- Born: August 24, 1942 San Jose, California, U.S.
- Died: May 10, 2007 (aged 64) Fort Worth, Texas, U.S.
- Occupation(s): Psychic, fraudster
- Years active: 1972–2006

= David Marius Guardino =

American psychic and fraudster (1942-2007)

David Marius Guardino (August 24, 1942 - May 10, 2007) was a psychic of some repute in Oregon, Las Vegas and Tennessee, in the 1980s and 1990s. He pleaded guilty to fraud charges in 1988 and was convicted of tax evasion in 2007.

== Biography==

Born on August 24, 1942, in California, Guardino was the eldest among six siblings to Mariano J. (Monte) Guardino and Harriet Smith Guardino. The family later settled in Oregon, fostering a deeply devout Catholic upbringing for the children. Guardino pursued his education at Southern Oregon College, earning a degree in Philosophy before embarking on a career in social work. He eventually moved to Las Vegas when he began to work as a psychic, then to his wife's hometown of Lenoir City.

First using the pseudonym Jamil, David Guardino became known in the 1970s, billing himself as the World's Greatest Psychic and the Psychic to the Stars. From his home in Oregon, he moved to Las Vegas, to Tennessee.

He claimed to possess the power of telekinesis, or psychokinesis to read people's magnetic fields, an ability he believes has been bestowed upon him and other psychics by a divine being. Guardino allegedly used his powers to influence people through spells (he called those "whammies"), such as targeting politicians to pass legislation.

In the early 1980s, Guardino used classified advertising in newspapers to recruit clients, claiming to be a business consultant as well as "the world's greatest psychic". The ad copy claimed he was proficient in predictions and used psychokinesis.
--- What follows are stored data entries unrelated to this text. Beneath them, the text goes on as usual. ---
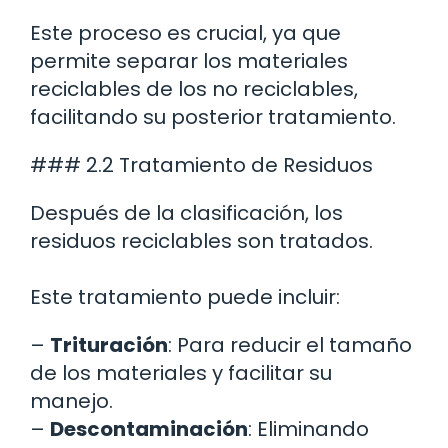
Este proceso es crucial, ya que
permite separar los materiales
reciclables de los no reciclables,
facilitando su posterior tratamiento.
### 2.2 Tratamiento de Residuos
Después de la clasificación, los
residuos reciclables son tratados.
Este tratamiento puede incluir:
–
Trituración
: Para reducir el tamaño
de los materiales y facilitar su
manejo.
–
Descontaminación
: Eliminando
The Copley newspaper chain ran regular columns featuring Guardino answering questions from readers. In the same period, Guardino promoted the concept of using hypnosis as a birth control method for women.

Guardino claimed to have conducted a séance at Graceland in 1982, during which he communicated with the deceased Elvis Presley. This was contradicted by a spokesperson of the corporation managing Graceland, who said there was never any séance held on the site. Other notable people Guardino says he had post-mortem conversations with include Abraham Lincoln, Natalie Wood, Freddie Prinze, Marilyn Monroe, John Lennon and Adolf Hitler.

==Criminal activities==
Legal issues dogged him almost from the beginning. The consumer protection unit of the Oregon Attorney General Office launched a civil lawsuit after eight of David's former clients failed to get their money back after Guardino's promises failed to materialize. Guardino counter-sued the State of Oregon for prejudice against his psychic business.

Guardino pleaded guilty to defrauding clients in September 1988. As per the plea agreement, he was placed on probation and agreed to reimburse $100,000 to a group of clients. As he failed to make the payments, he was sentenced to five years in prison in 1989. His psychic business continued to operate and to use his name in advertising.

In February 2007, he was sentenced to 21 months in prison for tax evasion, related to one million dollars of undisclosed income between 1998 and 2000. He was then living in Caryville. While the case was before the courts, Guardino racked up separate charges of aggravated burglary and domestic violence when he allegedly attacked his wife and another man in a Lake City motel.

==Personal life==
He married Dedra Jones, 20 years his junior, in 1982.

Guardino died on May 10, 2007, at age 64 from complications of obesity and diabetes.